Work required
Exact copy, no pictures: return only the lines below from the line with "Aktuálny čas je Pia 07. Aug 2026 17:20:34" up to and including the line with "nổi bật với".

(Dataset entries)
+---+

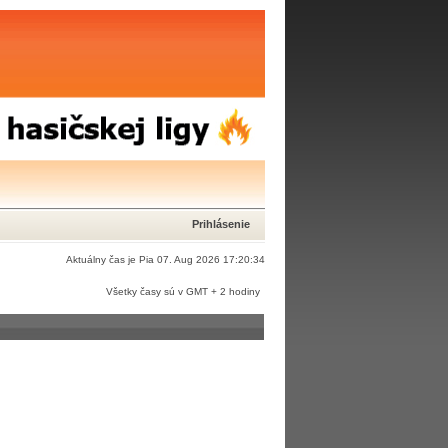
Prihlásenie
Aktuálny čas je Pia 07. Aug 2026 17:20:34
Všetky časy sú v GMT + 2 hodiny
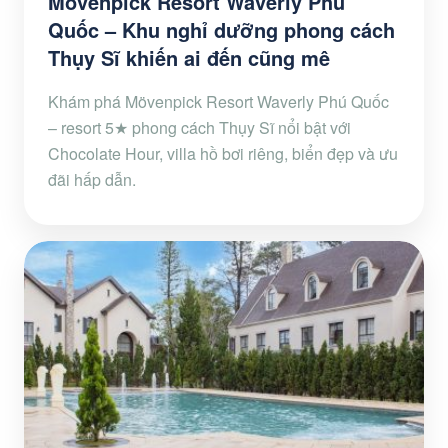
Mövenpick Resort Waverly Phú
Quốc – Khu nghỉ dưỡng phong cách
Thụy Sĩ khiến ai đến cũng mê
Khám phá Mövenpick Resort Waverly Phú Quốc
– resort 5★ phong cách Thụy Sĩ nổi bật với
Chocolate Hour, villa hồ bơi riêng, biển đẹp và ưu
đãi hấp dẫn.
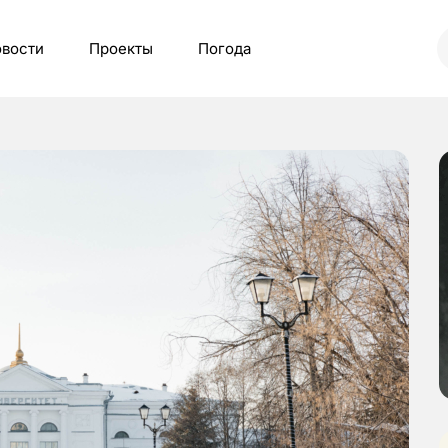
вости
Проекты
Погода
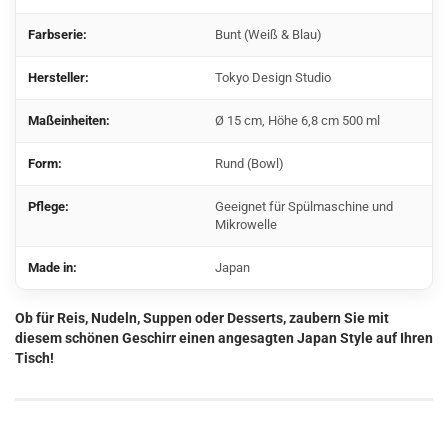
Farbserie:
Bunt (Weiß & Blau)
Hersteller:
Tokyo Design Studio
Maßeinheiten:
Ø 15 cm, Höhe 6,8 cm 500 ml
Form:
Rund (Bowl)
Pflege:
Geeignet für Spülmaschine und
Mikrowelle
Made in:
Japan
Ob für Reis, Nudeln, Suppen oder Desserts, zaubern Sie mit
diesem schönen Geschirr einen angesagten Japan Style auf Ihren
Tisch!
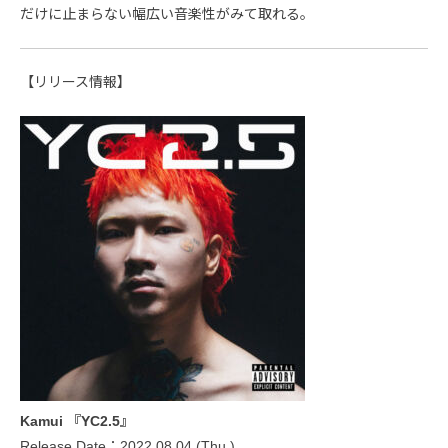
だけに止まらない幅広い音楽性がみて取れる。
【リリース情報】
Kamui 『YC2.5』
Release Date：2022.08.04 (Thu.)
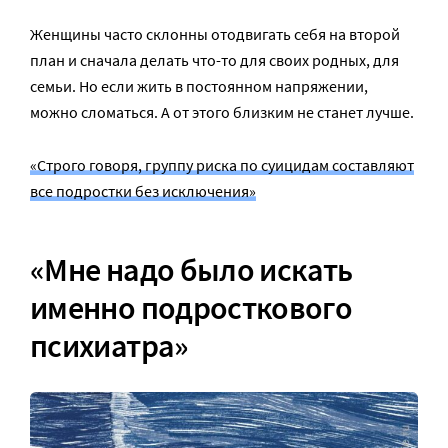
Женщины часто склонны отодвигать себя на второй
план и сначала делать что-то для своих родных, для
семьи. Но если жить в постоянном напряжении,
можно сломаться. А от этого близким не станет лучше.
«Строго говоря, группу риска по суицидам составляют
все подростки без исключения»
«Мне надо было искать
именно подросткового
психиатра»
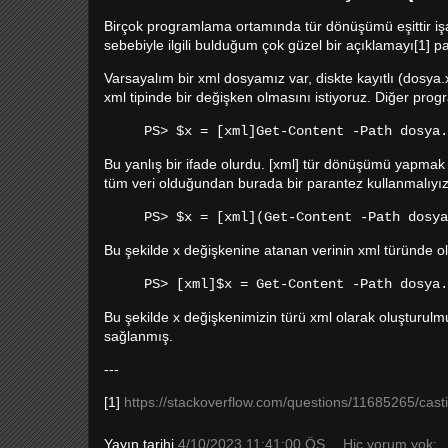
Birçok programlama ortamında tür dönüşümü eşittir işar
sebebiyle ilgili bulduğum çok güzel bir açıklamayı[1] 
Varsayalım bir xml dosyamız var, diskte kayıtlı (dosy
xml tipinde bir değişken olmasını istiyoruz. Diğer pro
PS> $x = [xml]Get-Content -Path dosya.
Bu yanlış bir ifade olurdu. [xml] tür dönüşümü yapmak
tüm veri olduğundan burada bir parantez kullanmalıyız
PS> $x = [xml](Get-Content -Path dosya
Bu şekilde x değişkenine atanan verinin xml türünde ol
PS> [xml]$x = Get-Content -Path dosya.
Bu şekilde x değişkenimizin türü xml olarak oluşturu
sağlanmış.
---
[1]
https://stackoverflow.com/questions/11685265/cast
Yayın tarihi
4/10/2023 11:41:00 ÖS
Hiç yorum yok:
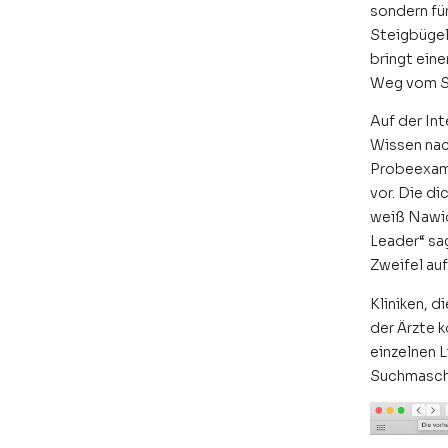
sondern fü
Steigbügel
bringt ein
Weg vom Stu
Auf der In
Wissen nac
Probeexame
vor. Die d
weiß Nawid
Leader“ sag
Zweifel au
Kliniken, d
der Ärzte 
einzelnen L
Suchmaschi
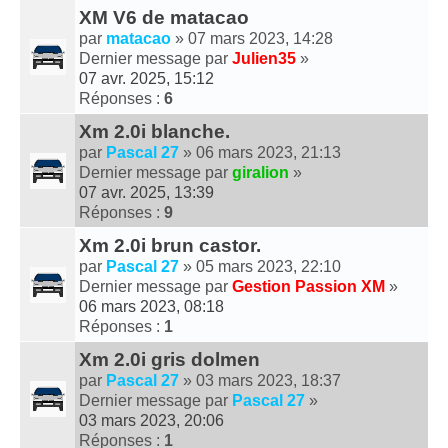
XM V6 de matacao
par
matacao
» 07 mars 2023, 14:28
Dernier message par
Julien35
»
07 avr. 2025, 15:12
Réponses :
6
Xm 2.0i blanche.
par
Pascal 27
» 06 mars 2023, 21:13
Dernier message par
giralion
»
07 avr. 2025, 13:39
Réponses :
9
Xm 2.0i brun castor.
par
Pascal 27
» 05 mars 2023, 22:10
Dernier message par
Gestion Passion XM
»
06 mars 2023, 08:18
Réponses :
1
Xm 2.0i gris dolmen
par
Pascal 27
» 03 mars 2023, 18:37
Dernier message par
Pascal 27
»
03 mars 2023, 20:06
Réponses :
1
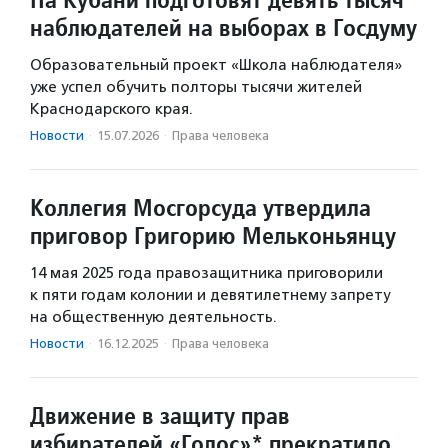
наблюдателей на выборах в Госдуму
Образовательный проект «Школа наблюдателя»
уже успел обучить полторы тысячи жителей
Краснодарского края.
Новости
·
15.07.2026
·
Права человека
Коллегия Мосгорсуда утвердила
приговор Григорию Мельконьянцу
14 мая 2025 года правозащитника приговорили
к пяти годам колонии и девятилетнему запрету
на общественную деятельность.
Новости
·
16.12.2025
·
Права человека
Движение в защиту прав
избирателей «Голос»* прекратило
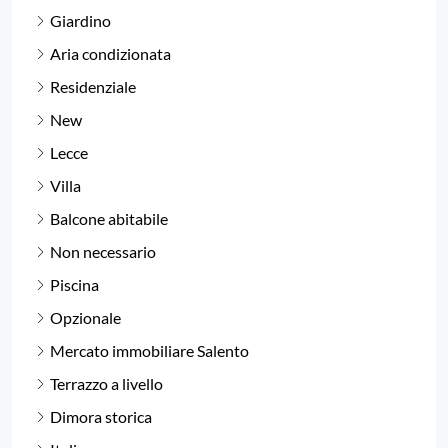
Giardino
Aria condizionata
Residenziale
New
Lecce
Villa
Balcone abitabile
Non necessario
Piscina
Opzionale
Mercato immobiliare Salento
Terrazzo a livello
Dimora storica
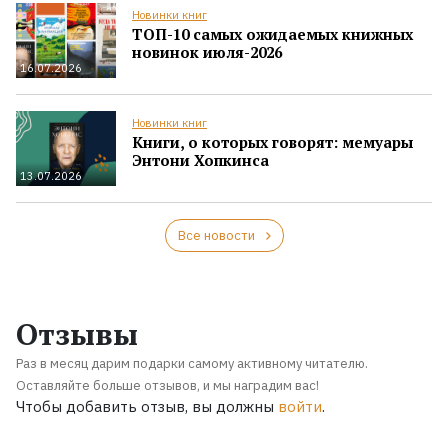
Новинки книг
ТОП-10 самых ожидаемых книжных
новинок июля-2026
16.07.2026
Новинки книг
Книги, о которых говорят: мемуары
Энтони Хопкинса
13.07.2026
Все новости
Отзывы
Раз в месяц дарим подарки самому активному читателю.
Оставляйте больше отзывов, и мы наградим вас!
Чтобы добавить отзыв, вы должны
войти
.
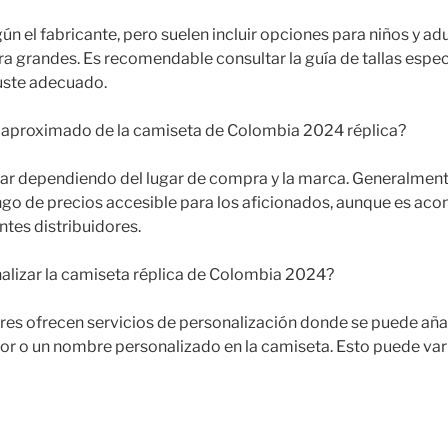
gún el fabricante, pero suelen incluir opciones para niños y adu
a grandes. Es recomendable consultar la guía de tallas especí
uste adecuado.
io aproximado de la camiseta de Colombia 2024 réplica?
iar dependiendo del lugar de compra y la marca. Generalment
ango de precios accesible para los aficionados, aunque es ac
ntes distribuidores.
alizar la camiseta réplica de Colombia 2024?
res ofrecen servicios de personalización donde se puede aña
r o un nombre personalizado en la camiseta. Esto puede varia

+---+

Written answer
Aktuálny čas je Pia 07. Aug 2026 17:20:34
Všetky časy sú v GMT + 2 hodiny
Mövenpick Resort Waverly Phú
Quốc – Khu nghỉ dưỡng phong cách
Thụy Sĩ khiến ai đến cũng mê
Khám phá Mövenpick Resort Waverly Phú Quốc
– resort 5★ phong cách Thụy Sĩ nổi bật với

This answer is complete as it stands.